Note that custom ranking criteria apply in order (here, first retweets then likes).

Using the Dashboard

You can also set your custom ranking in your Algolia dashboard.

  • Go to your dashboard and select your index.
  • Click the Ranking tab.
  • In the Ranking Formula & Custom Ranking section, go and select attributes “retweets” then “likes” in the Add a Custom Ranking Attribute dropdown.
  • Don’t forget to save your changes.

Custom ranking on different attributes

It’s important to note that custom ranking applies at the index level. This means records that don’t have an attribute that’s in the customRanking list are pushed to the bottom. For example, let’s say we want to add Facebook posts to our dataset, and they have attributes likes and comments. Because we have set retweets as a custom ranking attribute, and Facebook posts don’t have a retweets attribute, they will likely never win the tie-break against a tweet.

You could solve this by mixing the attributes together. Instead of having likes and retweets on one side, and likes and comments on the other, you would compute them as a single popularity attribute and use it as the custom ranking attribute.

Metric Types

The custom ranking field accepts any type of numerical or boolean value that represents the relative relevance of your records.

The attribute type can be a raw value like the number of sales, views, or likes. The field can also be a computed value such as a popularity score that you calculated before adding the record to Algolia.

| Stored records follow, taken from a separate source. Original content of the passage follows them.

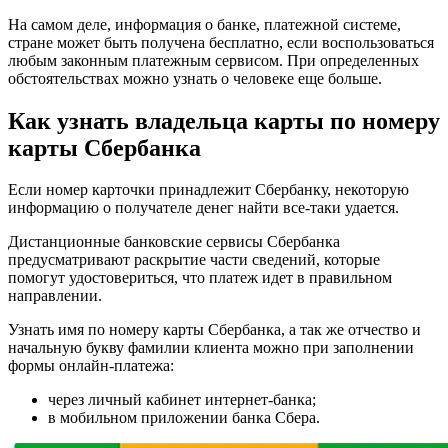
На самом деле, информация о банке, платежной системе,
стране может быть получена бесплатно, если воспользоваться
любым законным платежным сервисом. При определенных
обстоятельствах можно узнать о человеке еще больше.
Как узнать владельца карты по номеру
карты Сбербанка
Если номер карточки принадлежит Сбербанку, некоторую
информацию о получателе денег найти все-таки удается.
Дистанционные банковские сервисы Сбербанка
предусматривают раскрытие части сведений, которые
помогут удостовериться, что платеж идет в правильном
направлении.
Узнать имя по номеру карты Сбербанка, а так же отчество и
начальную букву фамилии клиента можно при заполнении
формы онлайн-платежа:
через личный кабинет интернет-банка;
в мобильном приложении банка Сбера.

What you set as your customRanking depends on your use case and what data you have available. Some retail metrics commonly used in customRanking include sales rank, stock levels, free shipping (boolean), on sale (boolean), and rating. In media, publish date (as a timestamp), page views, and likes are frequently used.

Check that the numeric attributes used in customRanking are not formatted as a string, as this would cause the objects to be ranked alphabetically.

String and null or absent values

When an attribute from the custom ranking is missing from an object, or has a null value, that object is always ordered last, no matter whether the attribute is defined as ascending or descending in the ranking. All objects with null or missing values are considered equal.

Strings are sorted after the numbers and before the null or absent values. Furthermore, strings are compared by lexicographical order.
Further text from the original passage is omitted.